Пещера произвела самое угнетающее впечатление. Мне, например, казалось, что каменный свод вот—вот обрушится и всех раздавит в лепешку.
— Это же могила,— сказал я командиру отряда в первую же минуту встречи.
— Точно,— отозвался кто—то рядом.— Какая же польза Севастополю от того, что мы прячемся в этой каменной яме?
Я вгляделся в темноту и увидел... знакомого пограничника.
— Это вы?
— Так точно, товарищ командир партизанского района. Лейтенант Терлецкий.
Терлецкий!
И я тотчас же вспомнил о легендарном бое у тоннеля, о том, как был изъят староста—предатель из деревни Скели, как пленен начальник штаба немецкой артиллерийской бригады. Все эти подвиги были известны отрядам всего района, как известно и имя того, кто совершил их: Терлецкий! Мог ли я думать, что Терлецкий и тот «службист» — одно и то же лицо.
Мы молча смотрели друг на друга, пока я не рассмеялся.
— А мне все—таки влетело за нарушение пограничных правил. Платил штраф.
— Я знаю, товарищ командир,— сухо ответил Терлецкий и так же строго, как тогда, взглянул на меня.
Я перестал смеяться.
— Вы что—то хотели сказать?
Он стал горячо доказывать, что отряд держать в пещере — преступление, что он готов за свои слова отвечать.
— Хорошо, ваше предложение мы обсудим,— сказал я.
Командир отряда оказался человеком мягкотелым, слабым, держался главным образом авторитетом Ахлестина — партизана отменной храбрости, дерзкого. Но Ахлестин был убит в атаке, и у командира совсем опустились руки.
В эту же ночь мы решили покинуть пещеру. Терлецкий получил приказ уничтожить батарею у деревни Комары.
...Методично, через ровные промежутки времени, ухают немецкие пушки. Вспышки тревожат ночь; воздух как живой перекатывается по ущелью, с силой бьет п лицо. В небо взлетают ракеты, часто татакают пулеметы.
Рядом бродит одинокий луч прожектора с иссиня—розовыми краями.
Терлецкий, прижимая худое тело к жесткой подмороженной земле, ползет по увядшим травам с терпким запахом полыни и горного чабреца.
Когда луч убирался, партизаны перебегали.
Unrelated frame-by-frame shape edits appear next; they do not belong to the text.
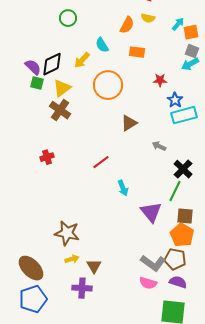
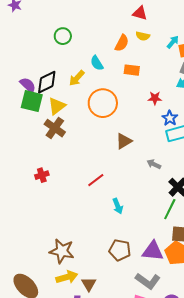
green square: (37, 83) -> (32, 101), size x1.6
purple triangle: (151, 212) -> (153, 251), moved, turned -45
yellow arrow: (72, 259) -> (67, 277), size x1.5
brown pentagon: (175, 259) -> (120, 250), moved

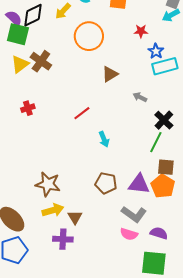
yellow triangle: (57, 106) -> (20, 64), moved

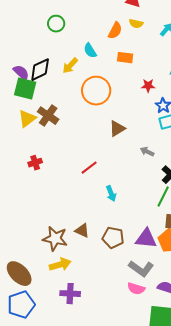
brown triangle: (75, 217) -> (82, 231), moved, turned -35

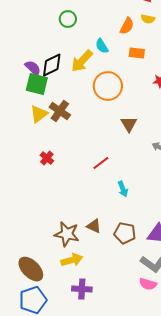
yellow arrow: (70, 66) -> (82, 61), size x1.4
brown triangle: (117, 129) -> (129, 124), turned -30
red cross: (35, 163) -> (47, 158), turned -32

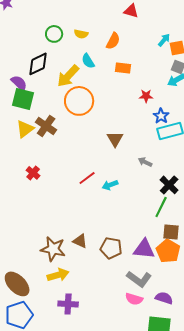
yellow semicircle: (148, 19) -> (81, 34), moved
black diamond: (52, 65) -> (38, 64), moved
orange circle: (108, 86) -> (79, 101), moved
cyan arrow: (123, 189) -> (110, 185), moved, turned 91

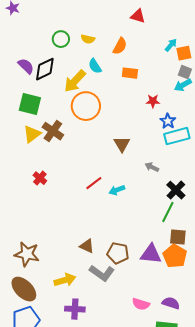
purple semicircle: (19, 83) -> (26, 66), moved
brown star: (53, 249) -> (27, 254), moved
gray L-shape: (139, 279) -> (102, 273), moved

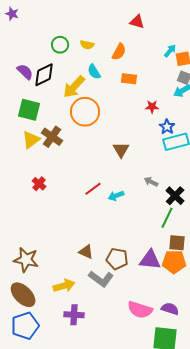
gray arrow: (152, 167) -> (151, 182), moved
orange pentagon: (175, 256) -> (174, 262), turned -30
pink semicircle: (141, 304) -> (140, 310), size x1.4

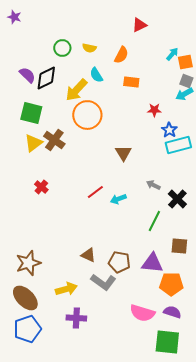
red triangle: (137, 22) -> (139, 25), turned -42
green line: (167, 218) -> (154, 221), moved
brown star: (26, 260) -> (28, 263), turned -30
orange pentagon: (174, 262) -> (171, 284), moved

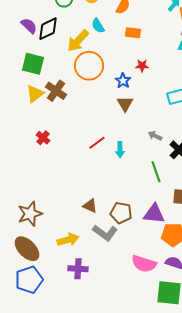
red star: (154, 110) -> (142, 66), moved
blue star: (169, 130) -> (123, 81), moved
cyan arrow: (118, 199) -> (120, 150), turned -70
green line: (154, 221) -> (156, 172), turned -45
Они перемахнули через проселочную дорогу и пырнули под можжевельник.
Тишина была долгая, томительная, но вот снова ударили пушки.
Терлецкий видел, как в отсветах выстрелов у орудий копошились немецкие артиллеристы, посылая на Севастополь снаряд за снарядом.
— Скорее,— прошептал Терлецкий.
Залегли у самых пушек, передохнули и бесшумными тенями поползли ближе к расчетам.
Терлецкий вложил в противотанковую гранату капсюль, притих.
— Фойер! — кто—то скомандовал над самым ухом.
И через миг ударила пушка, другая, третья, четвертая...
Терлецкий видел расчет. Он ждал новой команды.